We've written about first-round pick Taco Charlton extensively here, and examined Chidobe Awuzie here ... so we now move to the Cowboys third-round pick.
Name: Jourdan Lewis
Height: 5’ 10”
Intangibles/Honors: 2016 – First Team All-American (Consensus), First Team All-Big 10 (AP, Coaches), Thorpe Award finalist, Tatum-Woodson Award Recipient (Big Ten Defensive Back of the year). 2015 - First Team All-American (Coaches), Second Team All-American (AP, SI, Walter Camp, FWAA), First Team All-Big 10 (AP, Coaches). Academics/Off field – Will Graduate in Winter 2017 with a degree in Sociology, Facing pending charges for misdemeanor domestic violence stemming from an incident in March 2017 involving Lewis and his girlfriend.
pSparq Score: 111.2 Z-Score: -0.6 NFL Percentile: 28.1
pSparq is an approximation of the “Sparq Score” metric invented by NIKE (with the help of former USC and current Seattle Seahawks Head Coach, Pete Carroll), designed as a way to standardize athletic testing of High School athletes and interpret their athleticism with a sport specific formula. For more on pSparq,(and the man behind the math Zach Whitman) check out 3sigmaathlete.com.
Measurables vs others at his position:
Note: This spider graph courtesy of Mockdraftable.com provides a visual representation of a players’ measurable traits, and combine results. The filled in area of the chart, as well as the number in the light grey circle represents the percentile among the players peers by position. A score of 85 here represents that out of every 100 players at his position, the player has a better result in that test than 85 of those 100.

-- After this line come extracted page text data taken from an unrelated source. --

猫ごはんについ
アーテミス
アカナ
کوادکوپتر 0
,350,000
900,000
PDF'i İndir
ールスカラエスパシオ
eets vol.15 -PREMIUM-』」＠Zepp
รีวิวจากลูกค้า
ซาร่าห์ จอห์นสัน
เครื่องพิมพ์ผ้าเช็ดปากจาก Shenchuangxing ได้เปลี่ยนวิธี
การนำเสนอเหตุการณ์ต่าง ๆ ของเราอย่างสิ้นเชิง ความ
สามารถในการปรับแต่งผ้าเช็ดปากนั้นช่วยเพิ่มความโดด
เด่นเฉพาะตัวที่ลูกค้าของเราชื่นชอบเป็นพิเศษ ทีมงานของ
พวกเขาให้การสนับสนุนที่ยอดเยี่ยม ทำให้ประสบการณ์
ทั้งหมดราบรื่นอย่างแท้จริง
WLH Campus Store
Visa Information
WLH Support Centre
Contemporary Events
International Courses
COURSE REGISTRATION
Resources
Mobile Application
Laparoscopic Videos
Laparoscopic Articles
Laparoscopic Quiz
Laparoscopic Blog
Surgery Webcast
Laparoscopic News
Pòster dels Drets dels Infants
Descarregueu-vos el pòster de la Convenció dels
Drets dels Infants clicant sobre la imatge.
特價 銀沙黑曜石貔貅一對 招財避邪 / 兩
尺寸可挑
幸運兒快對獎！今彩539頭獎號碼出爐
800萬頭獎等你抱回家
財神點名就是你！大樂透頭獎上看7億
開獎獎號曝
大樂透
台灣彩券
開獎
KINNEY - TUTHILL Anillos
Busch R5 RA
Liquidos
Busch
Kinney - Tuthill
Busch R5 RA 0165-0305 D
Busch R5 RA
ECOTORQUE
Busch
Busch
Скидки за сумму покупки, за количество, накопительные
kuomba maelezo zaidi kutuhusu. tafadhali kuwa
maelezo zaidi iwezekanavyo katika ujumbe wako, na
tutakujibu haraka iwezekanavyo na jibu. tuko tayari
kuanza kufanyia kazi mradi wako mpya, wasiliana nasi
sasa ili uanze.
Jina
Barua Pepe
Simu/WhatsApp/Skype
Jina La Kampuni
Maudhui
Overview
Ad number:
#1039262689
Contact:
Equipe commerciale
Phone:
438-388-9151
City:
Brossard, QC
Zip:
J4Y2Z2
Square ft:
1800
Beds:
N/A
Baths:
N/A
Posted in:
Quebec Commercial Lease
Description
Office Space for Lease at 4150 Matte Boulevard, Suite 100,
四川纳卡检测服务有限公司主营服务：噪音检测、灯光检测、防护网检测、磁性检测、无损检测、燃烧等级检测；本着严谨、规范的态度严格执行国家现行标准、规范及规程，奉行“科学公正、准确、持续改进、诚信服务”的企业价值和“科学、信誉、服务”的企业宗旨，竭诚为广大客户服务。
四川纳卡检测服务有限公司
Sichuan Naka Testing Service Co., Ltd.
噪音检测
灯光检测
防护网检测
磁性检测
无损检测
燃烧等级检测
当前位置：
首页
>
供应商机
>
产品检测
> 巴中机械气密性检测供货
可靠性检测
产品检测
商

Games Studied: Ohio State, Penn State, Rutgers, Wisconsin
Lewis aligned mostly at right corner for the Wolverines defense, but played plenty of snaps inside in the slot as well. He has incredible footwork when he plays either press or off-man coverage, especially as a soft shoe press player mirroring the release of the receiver he is matched up with. In off-man he is physical at the top of the route, and allows very little space in routes whether down field or across the formation. He is comfortable in both man or zone coverage, and drives downhill when the ball goes underneath. He finds the ball well when it is in the air and gets himself in position to make the play, without losing his man.
As a slot player in the run front Lewis is more than willing to stick his nose into the action. He isn’t the type of hitter who will ever be known as a knockout artist, but he will come downhill and wrap and finish the play. He is extremely aware as a “crack and replace” player, stepping up as the “force” on an outside run, and is willing to sacrifice himself to take out a pulling lineman or lead blocker on the edge.
If not for the on-going case, Lewis would likely have been selected much higher than the 92nd overall pick. His height could be seen as a limiting factor, rendering him as a slot player only, but he plays much bigger than his size and is sticky in coverage inside and out, which makes it worth discovering whether he can hold up on the outside against the types of #1 receivers the NFL and specifically the NFC East has to offer.
At the very least he will be a very high quality slot player or matchup player against smaller receivers, and in the best case, he’ll become a staple as a playmaking outside corner in the Dallas defense for the next half decade or more.
“We felt good about coming in here and getting some depth at that position. We don’t really know where everyone is going to start out right now. We just want them to get in here and get to work.” - Dallas Cowboys coach Jason Garrett.